Greg Satell has elaborated on this concept, indicating that “in the industrial age, a company’s business model didn’t change much. The way a firm would create, deliver and capture value could stay fairly constant for generations. The practice of management was mostly focused on execution." Oh, how the mighty have fallen. Today, if you’re not in a state of continuous innovation, you may as well be dead. International thought leader Clayton Christensen has a similar viewpoint, and a big warning for big business: “with the onset of the digital / information economy even the best run company can now be disrupted.www.claytonchristensen.com.

According to Heidi Grant and countless others (ask around), people have never and don’t like change. A study conducted by the University of Arkansas in 2010 revealed that not only do people fear change, they genuinely believe (usually unconsciously) that when they’ve been doing something a particular way for some time, it must be good. Even if it’s not good for them. And the longer they’ve been doing things in a particular way the better it is. So, change isn't simply about embracing the unknown -- it's about giving up something old (and therefore good) for something new (and therefore not good).
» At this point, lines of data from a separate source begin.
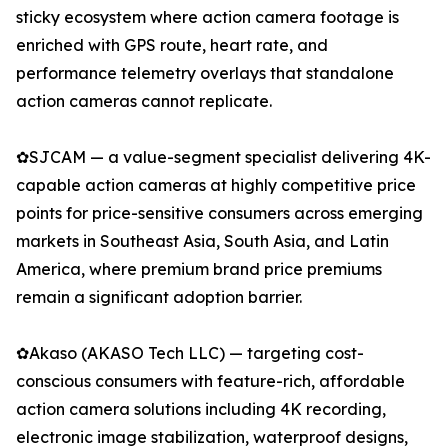
sticky ecosystem where action camera footage is
enriched with GPS route, heart rate, and
performance telemetry overlays that standalone
action cameras cannot replicate.
✿SJCAM — a value-segment specialist delivering 4K-
capable action cameras at highly competitive price
points for price-sensitive consumers across emerging
markets in Southeast Asia, South Asia, and Latin
America, where premium brand price premiums
remain a significant adoption barrier.
✿Akaso (AKASO Tech LLC) — targeting cost-
conscious consumers with feature-rich, affordable
action camera solutions including 4K recording,
electronic image stabilization, waterproof designs,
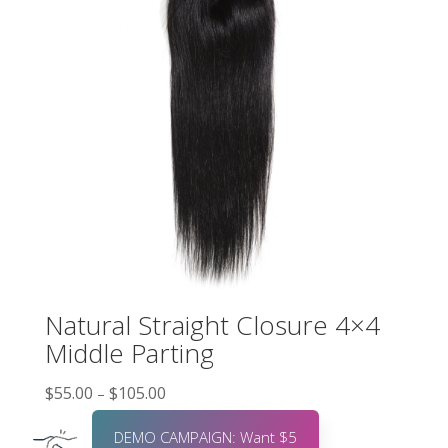
Natural Straight Closure 4×4
Middle Parting
$
55.00
$
105.00
–
DEMO CAMPAIGN: Want $5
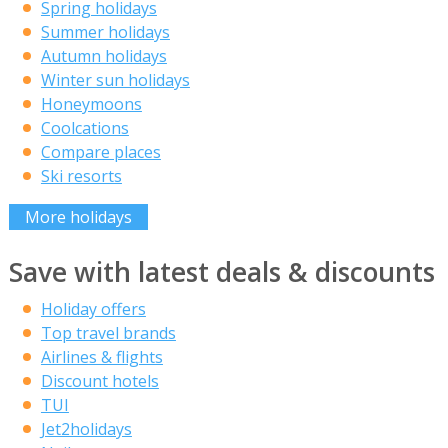
Spring holidays
Summer holidays
Autumn holidays
Winter sun holidays
Honeymoons
Coolcations
Compare places
Ski resorts
More holidays
Save with latest deals & discounts
Holiday offers
Top travel brands
Airlines & flights
Discount hotels
TUI
Jet2holidays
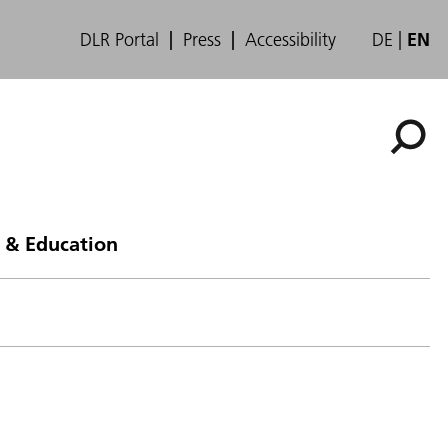
DLR Portal
Press
Accessibility
DE
EN
 & Education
The chat will be Thursday 30 October starting at 7pm AEDT. Now we're in daylight savings time, find your city (or corresponding time zone) below, for the starting time:

7pm - Sydney, Canberra, Hobart, Melbourne (AEDT)
6:30pm - Adelaide (ACDT)
6:00pm - Brisbane (AEST)
5:30pm - Darwin (ACST)
4:00pm - Perth (AWST)

Just make sure to pop a #OzHR in your tweet so we can see it, and be sure to invite others along for the ride!

The questions are:

1. Has the nature, scale and speed of change, changed in the past 2 years? The past five? Ten?

2. What kinds of changes will there be in change + transformation programs over next 3-5 years? Next 10? What will the impact be?

3. Are we trending toward workplaces that are constantly fluid or are we already there? Will some industries be more prone - or is it all?

4. Does change always mean “losing” an old state before a “new” state is gained? What does “resistance” mean to you? Will attitudes change?